— The problem —
Only these lines, please: the first one of the records through the one containing "6009804270163", retyped exactly, both ends included and pictures omitted.
**** Dataset records ****
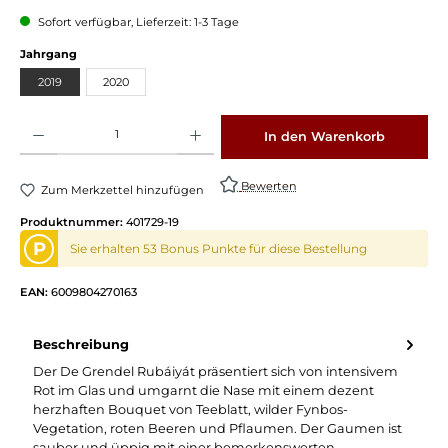
Sofort verfügbar, Lieferzeit: 1-3 Tage
Jahrgang
2019
2020
Produkt Anzahl: Gib den gewünschten Wert ein oder benutze die Schaltflächen um die 
In den Warenkorb
Bewerten
Zum Merkzettel hinzufügen
Produktnummer:
401729-19
P
Sie erhalten 53 Bonus Punkte für diese Bestellung
EAN:
6009804270163
Beschreibung
Der De Grendel Rubáiyát präsentiert sich von intensivem
Rot im Glas und umgarnt die Nase mit einem dezent
herzhaften Bouquet von Teeblatt, wilder Fynbos-
Vegetation, roten Beeren und Pflaumen. Der Gaumen ist
sauber und üppig mit einer bemerkenswerten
****
— Your solution —
Sofort verfügbar, Lieferzeit: 1-3 Tage
Jahrgang
2019
2020
Produkt Anzahl: Gib den gewünschten Wert ein oder benutze die Schaltflächen um die 
In den Warenkorb
Bewerten
Zum Merkzettel hinzufügen
Produktnummer:
401729-19
P
Sie erhalten 53 Bonus Punkte für diese Bestellung
EAN:
6009804270163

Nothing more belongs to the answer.